Does Brie Have Rennet? Traditional vs. Vegetarian

Yes, most Brie contains rennet. Traditional French Brie is made with animal rennet, and this remains the standard for the majority of Brie sold worldwide. However, some commercial brands use microbial or plant-based alternatives, so the answer depends on which Brie you’re buying.

Why Brie Needs Rennet

Rennet is an enzyme that causes milk to separate into solid curds and liquid whey. In Brie, this coagulation step is essential. The enzyme doesn’t just form the initial curd; residual rennet continues working during the weeks of ripening, breaking down proteins in a process that gives Brie its characteristic creamy, almost liquid texture near the rind. Without this ongoing protein breakdown, Brie would stay firm and chalky rather than developing that soft, oozy interior.

Some styles of Brie rely more heavily on acid from bacteria to set the curd rather than rennet. Brie de Melun, considered the ancestor of all Bries, is a lactic-set cheese that uses only a small amount of rennet and coagulates slowly over a long period. But even these lactic recipes are typically “rennet-assisted,” meaning a small dose of rennet still plays a role.

Traditional Brie Requires Animal Rennet

Brie de Meaux, the most famous protected-designation Brie, must be made with raw cow’s milk and animal rennet to carry its PDO label. This isn’t optional. The designation legally requires animal rennet, sourced from the stomach lining of young calves. The same applies to most artisan and French-made Bries, where animal rennet remains the standard ingredient.

Across mainland Europe, animal rennet is still the norm in cheesemaking. In the United States and England, microbial (non-animal) rennet is more commonly used across many cheese types, which means American-made Brie is more likely to use a vegetarian-friendly enzyme. But “more likely” is not a guarantee, and you’ll need to check the label.

How to Tell Which Rennet Your Brie Uses

Cheese labels don’t always make this easy. The word “enzymes” in an ingredient list tells you almost nothing, since it could refer to animal, microbial, or genetically engineered sources.

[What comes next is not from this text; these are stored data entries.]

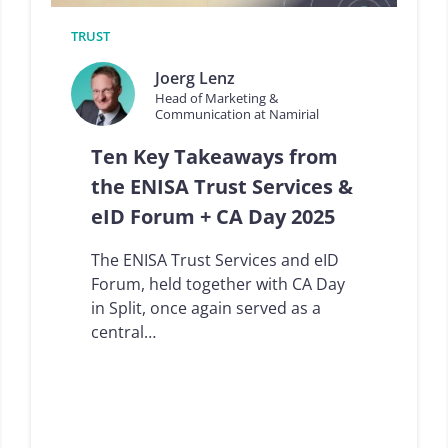
s
U
f
D
TRUST
r
I
o
W
Joerg Lenz
m
a
Head of Marketing &
t
l
Communication at Namirial
h
l
e
e
Ten Key Takeaways from
7
t
t
p
the ENISA Trust Services &
h
r
eID Forum + CA Day 2025
I
o
D
v
F
i
The ENISA Trust Services and eID
o
d
Forum, held together with CA Day
r
e
in Split, once again served as a
o
r
S
s
central…
u
:
m
S
m
p
i
a
t
r
2
k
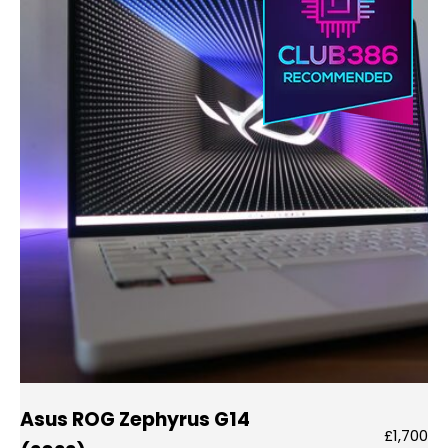
Asus ROG Zephyrus G14
£1,700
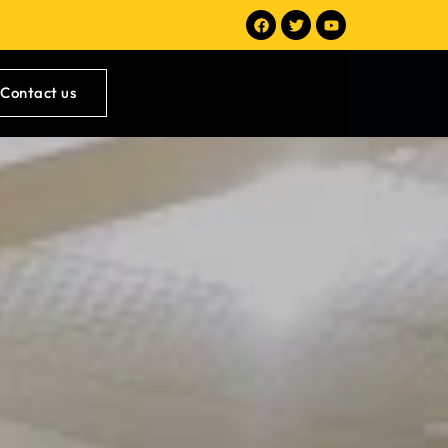
Contact us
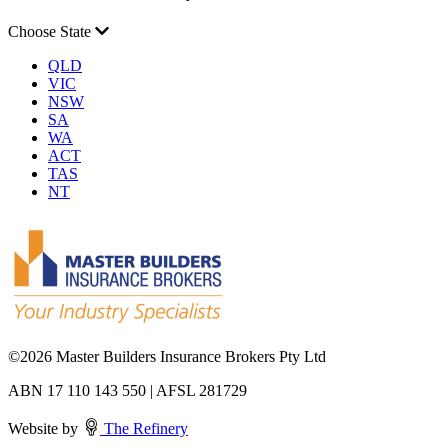
Choose State
QLD
VIC
NSW
SA
WA
ACT
TAS
NT
©
2026 Master Builders Insurance Brokers Pty Ltd
ABN 17 110 143 550 | AFSL 281729
Website by
The Refinery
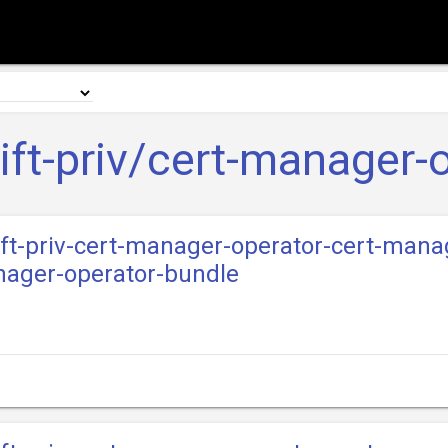
ft-priv/cert-manager-
ift-priv-cert-manager-operator-cert-manag
nager-operator-bundle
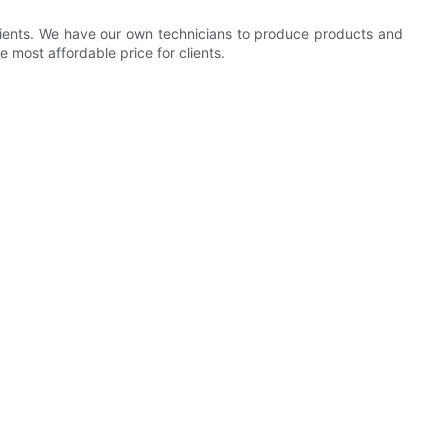
clients. We have our own technicians to produce products and
e most affordable price for clients.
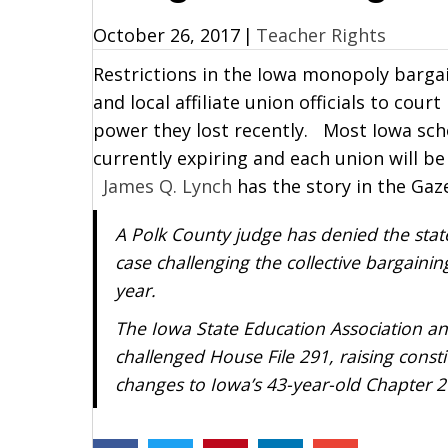
October 26, 2017
|
Teacher Rights
Restrictions in the Iowa monopoly bargai
and local affiliate union officials to co
power they lost recently. Most Iowa sch
currently expiring and each union will be
James Q. Lynch
has the story in the Gaz
A Polk County judge has denied the sta
case challenging the collective bargainin
year.
The Iowa State Education Association an
challenged House File 291, raising const
changes to Iowa’s 43-year-old Chapter 20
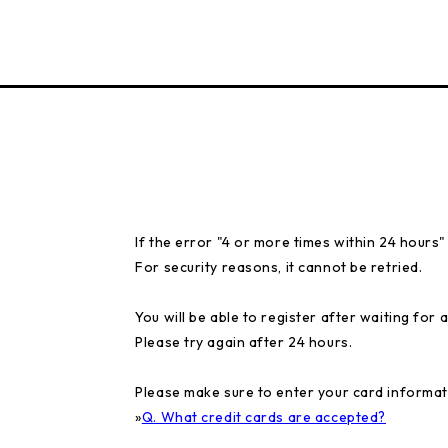
If the error "4 or more times within 24 hours
For security reasons, it cannot be retried.
You will be able to register after waiting for a
Please try again after 24 hours.
Please make sure to enter your card informat
»
Q. What credit cards are accepted?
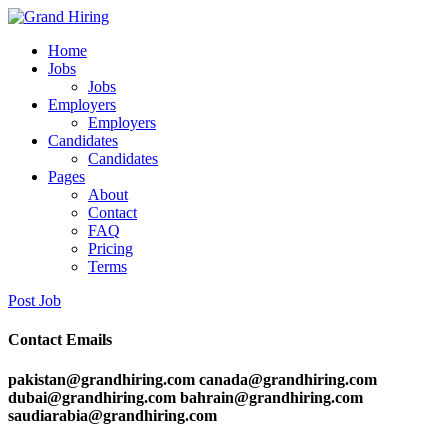
Home
Jobs
Jobs
Employers
Employers
Candidates
Candidates
Pages
About
Contact
FAQ
Pricing
Terms
Post Job
Contact Emails
pakistan@grandhiring.com canada@grandhiring.com
dubai@grandhiring.com bahrain@grandhiring.com
saudiarabia@grandhiring.com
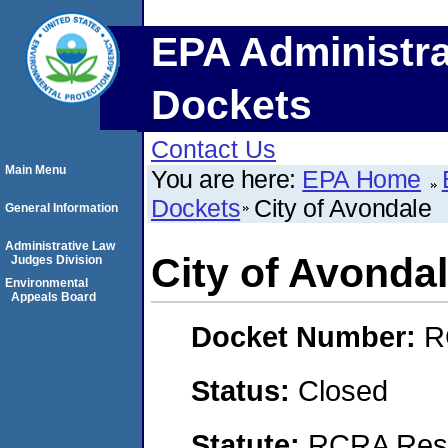
EPA Administra
Dockets
Contact Us
Main Menu
You are here:
EPA Home
Dockets
City of Avondale
General Information
Administrative Law
City of Avonda
Judges Division
Environmental
Appeals Board
Docket Number:
R
Status:
Closed
Statute:
RCRA Reso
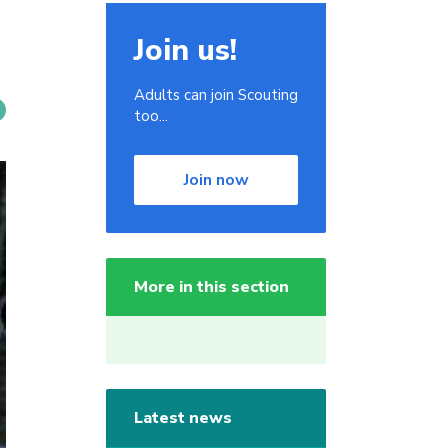
Join us!
Adults can join Scouting
too...
Join now
More in this section
Latest news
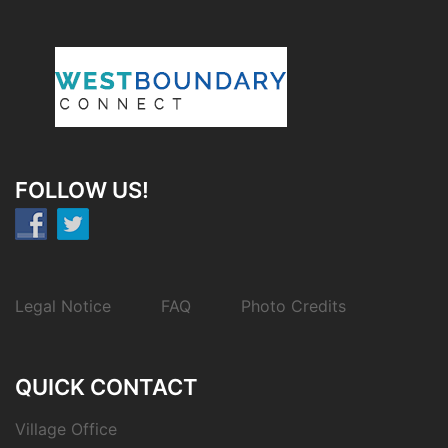
FOLLOW US!
Legal Notice
FAQ
Photo Credits
QUICK CONTACT
Village Office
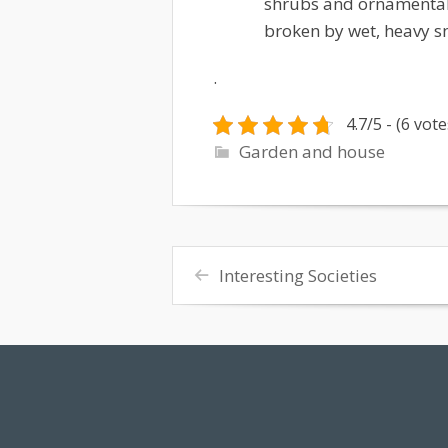
shrubs and ornamental 
broken by wet, heavy s
.
4.7/5 - (6 vote
Garden and house
Interesting Societies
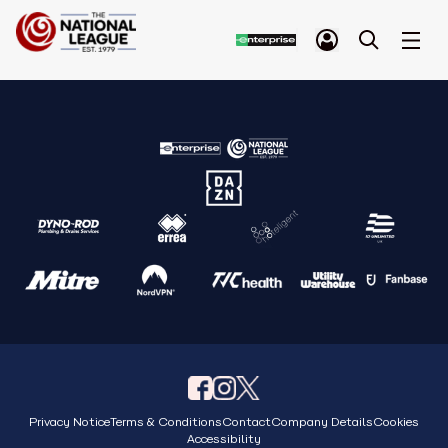
Privacy Notice
Terms & Conditions
Contact
Company Details
Cookies
Accessibility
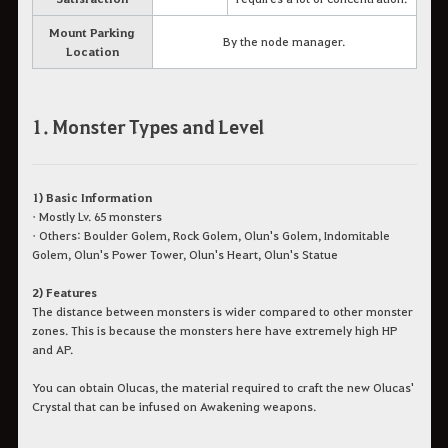
Mount Parking
By the node manager.
Location
1. Monster Types and Level
1) Basic Information
• Mostly Lv. 65 monsters
• Others: Boulder Golem, Rock Golem, Olun's Golem, Indomitable
Golem, Olun's Power Tower, Olun's Heart, Olun's Statue
2) Features
The distance between monsters is wider compared to other monster
zones. This is because the monsters here have extremely high HP
and AP.
You can obtain Olucas, the material required to craft the new Olucas'
Crystal that can be infused on Awakening weapons.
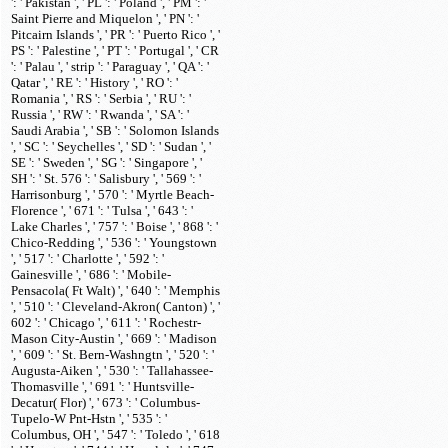
': ' Pakistan ', ' PL ': ' Poland ', ' PM ': '
Saint Pierre and Miquelon ', ' PN ': '
Pitcairn Islands ', ' PR ': ' Puerto Rico ', '
PS ': ' Palestine ', ' PT ': ' Portugal ', ' CR
': ' Palau ', ' strip ': ' Paraguay ', ' QA ': '
Qatar ', ' RE ': ' History ', ' RO ': '
Romania ', ' RS ': ' Serbia ', ' RU ': '
Russia ', ' RW ': ' Rwanda ', ' SA ': '
Saudi Arabia ', ' SB ': ' Solomon Islands
', ' SC ': ' Seychelles ', ' SD ': ' Sudan ', '
SE ': ' Sweden ', ' SG ': ' Singapore ', '
SH ': ' St. 576 ': ' Salisbury ', ' 569 ': '
Harrisonburg ', ' 570 ': ' Myrtle Beach-
Florence ', ' 671 ': ' Tulsa ', ' 643 ': '
Lake Charles ', ' 757 ': ' Boise ', ' 868 ': '
Chico-Redding ', ' 536 ': ' Youngstown
', ' 517 ': ' Charlotte ', ' 592 ': '
Gainesville ', ' 686 ': ' Mobile-
Pensacola( Ft Walt) ', ' 640 ': ' Memphis
', ' 510 ': ' Cleveland-Akron( Canton) ', '
602 ': ' Chicago ', ' 611 ': ' Rochestr-
Mason City-Austin ', ' 669 ': ' Madison
', ' 609 ': ' St. Bern-Washngtn ', ' 520 ': '
Augusta-Aiken ', ' 530 ': ' Tallahassee-
Thomasville ', ' 691 ': ' Huntsville-
Decatur( Flor) ', ' 673 ': ' Columbus-
Tupelo-W Pnt-Hstn ', ' 535 ': '
Columbus, OH ', ' 547 ': ' Toledo ', ' 618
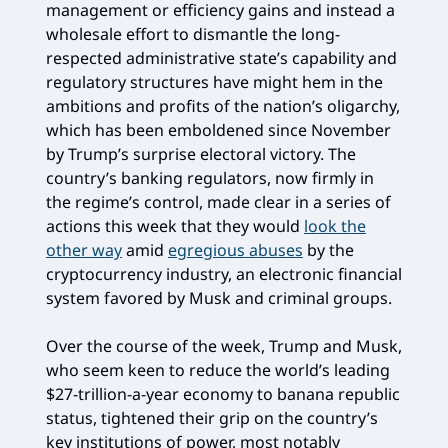
management or efficiency gains and instead a
wholesale effort to dismantle the long-
respected administrative state’s capability and
regulatory structures have might hem in the
ambitions and profits of the nation’s oligarchy,
which has been emboldened since November
by Trump’s surprise electoral victory. The
country’s banking regulators, now firmly in
the regime’s control, made clear in a series of
actions this week that they would
look the
other way
amid
egregious abuses
by the
cryptocurrency industry, an electronic financial
system favored by Musk and criminal groups.
Over the course of the week, Trump and Musk,
who seem keen to reduce the world’s leading
$27-trillion-a-year economy to banana republic
status, tightened their grip on the country’s
key institutions of power, most notably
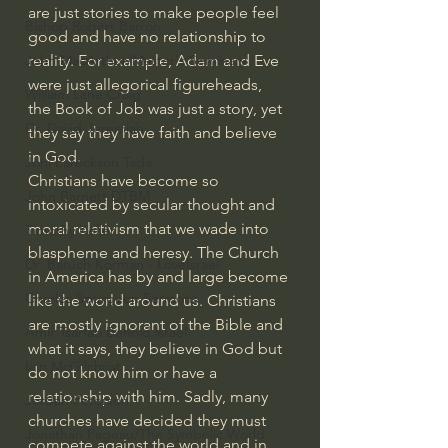
are just stories to make people feel 
Bishop Robert Barron
good and have no relationship to 
John MacArthur/Master's Seminary
reality. For example, Adam and Eve 
were just allegorical figureheads, 
William Lane Craig
the Book of Job was just a story, yet 
Dr. David Jeremiah
they say they have faith and believe 
in God. 
Joni Eareckson Tada
Christians have become so 
John Barnett DTBM
intoxicated by secular thought and 
moral relativism that we wade into 
Timothy Keller
blaspheme and heresy. The Church 
Dr. Baruch Korman - LoveIsrael
in America has by and large become 
Charles Spurgeon Sermons
like the world around us. Christians 
are mostly ignorant of the Bible and 
Amir Tsarfati Behold israel
what it says, they believe in God but 
Iain McGilchrist
do not know him or have a 
relationship with him. Sadly, many 
Jordan Peterson
churches have decided they must 
Jonathan Pageau/The Symbolic World
compete against the world and in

Here’s what to look for:

  • Rennet or animal enzymes: This means animal-derived rennet, typically from calf stomach lining.
  • Vegetable rennet: Derived from a plant source, such as thistle flowers. Vegetarian-friendly.
  • Microbial rennet or microbial enzymes: Produced by fungi or bacteria. Also vegetarian-friendly.
  • Fermentation-produced chymosin (FPC): Sometimes labeled as “vegetarian rennet.” This is made by genetically modified microbes that produce the same enzyme found in calf rennet but without any animal involvement.
  • Non-animal enzymes: A catch-all term confirming the rennet isn’t animal-derived.

If the label simply says “enzymes” with no qualifier, assume animal rennet unless the packaging explicitly states “suitable for vegetarians.” Some brands list different ingredient details depending on the country of sale, so even the same product can be labeled differently in different markets.

Vegetarian Brie Options

Vegetarian Brie exists but takes more effort to find. Budget retailers like Aldi have carried vegetarian Brie, and some specialty brands market themselves specifically to vegetarian consumers. The key is that any Brie using microbial, plant-based, or fermentation-produced rennet qualifies.

Fresh cheeses (cream cheese, ricotta, mozzarella in some cases) generally don’t use rennet at all, relying on acid to coagulate the milk. But Brie is a ripened cheese, and ripened cheeses almost always require some form of rennet to develop their texture. If a Brie doesn’t specify “vegetable rennet” or “microbial enzymes” on the label, it very likely contains animal rennet.

Rennet and Kosher or Halal Certification

For kosher cheese, the rennet source is only part of the equation. Even if a Brie uses microbial or plant-based rennet, it may still not qualify as kosher. Jewish dietary law historically prohibited cheese made by non-Jewish producers, a rule that many certification agencies still enforce. In practice, this means a kosher-certified cheese requires not just acceptable rennet but also the physical presence of a kosher supervisor during production, who personally adds or activates the rennet for each batch.

The amount of rennet in cheese is tiny, far less than one part in sixty. But because rennet is the ingredient that gives cheese its form, it cannot be considered negligible under kosher law regardless of how little is used. This makes kosher-certified Brie relatively rare and typically more expensive.

For halal certification, the concern is similar: animal rennet from a calf that wasn’t slaughtered according to Islamic guidelines would make the cheese non-halal. Brie made with microbial or plant-based rennet avoids this issue entirely, making those versions suitable for halal diets even without formal certification.